If someone laughed at me, I would think, wait ’til you hear me sing. I’ll show you talent. And sure enough when I opened my mouth and belted out a song, the person who had laughed was speechless because I knew how to hit the high notes, the low notes, and I could harmonize with anyone.
Or so I thought … until Germany. I often sang duets with my friend who owned a jazz club where she entertained guests most evenings. Another friend of mine helped behind the bar. One evening, the bartender friend shared that she would love to be able to sing, but couldn’t carry a tune. I assured her that everyone can sing something, with practice. She smiled and told me she could do other things well, but not sing.
Wanting to encourage her, I suggested we sing a song together—after the bar closed . A song of her choice. She said her singing would just make me laugh.

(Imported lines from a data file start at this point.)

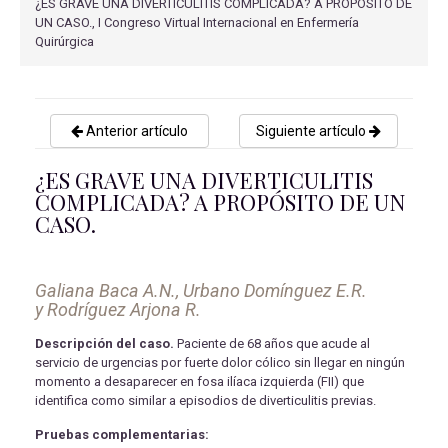
¿ES GRAVE UNA DIVERTICULITIS COMPLICADA? A PROPÓSITO DE
UN CASO., I Congreso Virtual Internacional en Enfermería
Quirúrgica
Anterior artículo
Siguiente artículo
¿ES GRAVE UNA DIVERTICULITIS
COMPLICADA? A PROPÓSITO DE UN
CASO.
Galiana Baca A.N., Urbano Domínguez E.R.
y Rodríguez Arjona R.
Descripción del caso.
Paciente de 68 años que acude al
servicio de urgencias por fuerte dolor cólico sin llegar en ningún
momento a desaparecer en fosa ilíaca izquierda (FII) que
identifica como similar a episodios de diverticulitis previas.
Pruebas complementarias: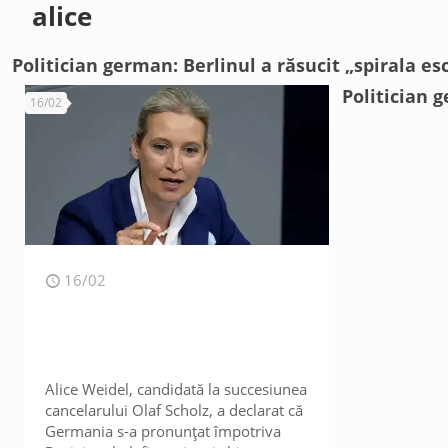
alice
Politician german: Berlinul a răsucit „spirala e
Politician 
16/02
16/02
Alice Weidel, candidată la succesiunea
cancelarului Olaf Scholz, a declarat că
Germania s-a pronunțat împotriva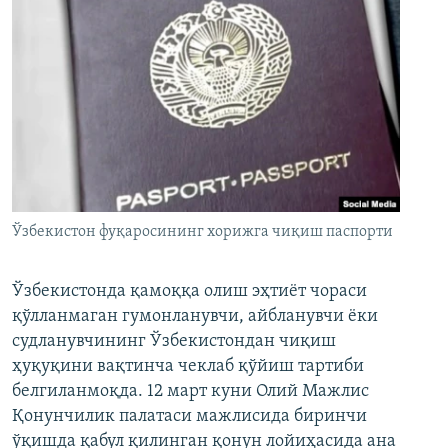
Ўзбекистон фуқаросининг хорижга чиқиш паспорти
Ўзбекистонда қамоққа олиш эҳтиёт чораси
қўлланмаган гумонланувчи, айбланувчи ёки
судланувчининг Ўзбекистондан чиқиш
ҳуқуқини вақтинча чеклаб қўйиш тартиби
белгиланмоқда. 12 март куни Олий Мажлис
Қонунчилик палатаси мажлисида биринчи
ўқишда қабул қилинган қонун лойиҳасида ана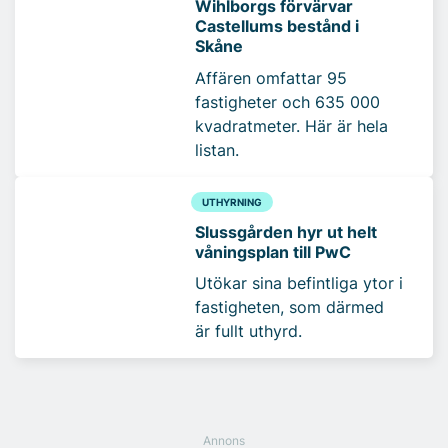
Wihlborgs förvärvar
Castellums bestånd i
Skåne
Affären omfattar 95
fastigheter och 635 000
kvadratmeter. Här är hela
listan.
UTHYRNING
Slussgården hyr ut helt
våningsplan till PwC
Utökar sina befintliga ytor i
fastigheten, som därmed
är fullt uthyrd.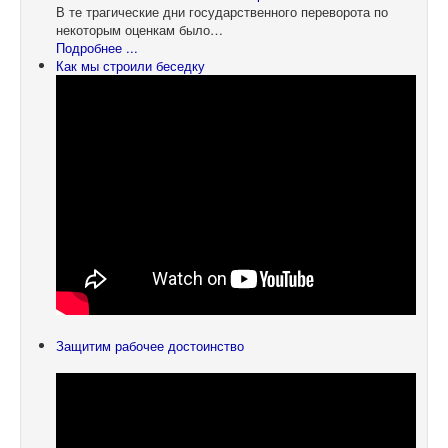
В те трагические дни государственного переворота по
некоторым оценкам было…
Подробнее ...
Как мы строили беседку
Защитим рабочее достоинство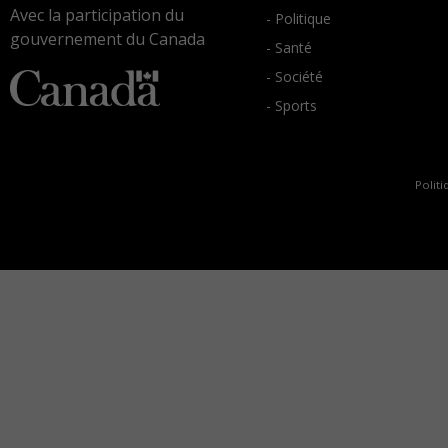
Avec la participation du
- Politique
gouvernement du Canada
- Santé
- Société
- Sports
Politi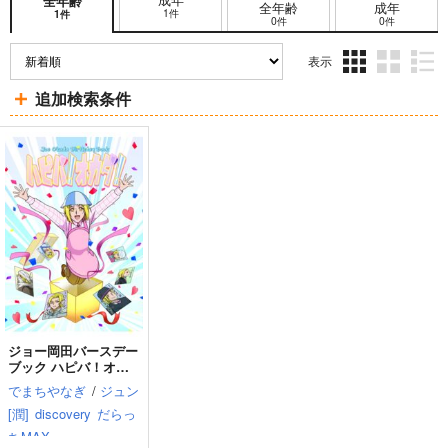
全年齢
全年齢
成年
1件
1件
0件
0件
表示
3カ
2カ
1カ
追加検索条件
ラ
ラ
ラ
ム
ム
ム
表
表
表
示
示
示
ジョー岡田バースデー
ブック ハピバ！オカ
ダ！
でまちやなぎ
/
ジュン
[潤]
discovery
だらっ
ちMAX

I promised not to laugh.
“Okay.” she shrugged and giggled.
“What would you like to sing?” I asked.
“Somewhere Over the Rainbow.”
So I sang the opening verse and encouraged her to join in. “Come on,” I said, starting the song over.
“S-ome wher-er,” she tried to hit the notes, but ended up sounding like she was purposely singing off-key.
“Falsetto?” I asked.
She tried again. “See I told you,” she said laughing.
I stifled a grin and we tried one more time.
“S-ome wher-er,” she tried to sing it.
“You’re right,” I said, bursting out laughing.
She giggled, then laughed.
I howled laughing and laughed so hard, I had to excuse myself and go to the bathroom.
When I returned, she asked, “Now, do you believe me?”
I held my sides and laughed again. “I do. You could give Tiny Tim a run for his money singing Tiptoe Through the Tulips.”
“I told you so,” she said, putting wine glasses back on their shelves.
I had to reconsider. Everyone can sing something? Well, maybe not something well…
Year later, after she became a world class chef and owned a catering company in Washington, DC, I met her for dinner. one night and we reminisced about our attempt to harmonize on “Somewhere Over the Rainbow.”
“Were you purposely trying to throw me off key?” I asked.
“No,” she said. “I knew then I needed to learn to cook since I obviously couldn’t sing for my supper.” We shared another good laugh.